Era uma noite chuvosa de 16 de junho de 1816 na Suíça. Três poetas ingleses estavam confinados em uma casa por causa de uma tempestade. Um deles propõe um passatempo: cada um deveria escrever uma história de fantasmas. Todos escrevem. Um dos contos criados foi sobre um jovem estudante dando vida a ossos recolhidos de uma sepultura. Anos depois, o conto se transformou em um romance sobre uma criatura feita a partir de cadáveres que, após ser abandonada por seu criador, compreende sua triste condição e se revolta. Esta é a origem de “Frankenstein” escrito por Mary Shelley. No cinema, esta história já foi adaptada diversas vezes. Em 2023, uma livre adaptação é realizada em POBRES CRIATURAS, pensando a fusão de fragmentos díspares para um exercício artístico sobre a liberdade feminina.
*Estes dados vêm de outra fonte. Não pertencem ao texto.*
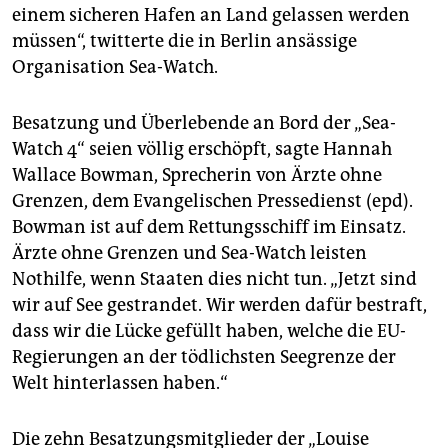
epaper login
einem sicheren Hafen an Land gelassen werden
müssen“, twitterte die in Berlin ansässige
Organisation Sea-Watch.
Besatzung und Überlebende an Bord der „Sea-
Watch 4“ seien völlig erschöpft, sagte Hannah
Wallace Bowman, Sprecherin von Ärzte ohne
Grenzen, dem Evangelischen Pressedienst (epd).
Bowman ist auf dem Rettungsschiff im Einsatz.
Ärzte ohne Grenzen und Sea-Watch leisten
Nothilfe, wenn Staaten dies nicht tun. „Jetzt sind
wir auf See gestrandet. Wir werden dafür bestraft,
dass wir die Lücke gefüllt haben, welche die EU-
Regierungen an der tödlichsten Seegrenze der
Welt hinterlassen haben.“
Die zehn Besatzungsmitglieder der „Louise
(© Walt Disney Studios/ Divulgação)

Baseado no livro homônimo de Alasdair Grey, o filme acompanha Bella Baxter, trazida de volta à vida pelo excêntrico cientista Godwin Baxter na Era Vitoriana. Apesar de ser um doutor brilhante, ele tem métodos nada ortodoxos e faz a jovem ressurgir substituindo o cérebro dela pelo do filho que não nasceu. Com o passar do tempo, ela se desenvolve em termos físicos e intelectuais e tem grande desejo de conhecer mais do mundo. Então, foge com o advogado Duncan Wedderburn e viaja pelos países sem quaisquer amarras ou preconceitos exigindo maior igualdade.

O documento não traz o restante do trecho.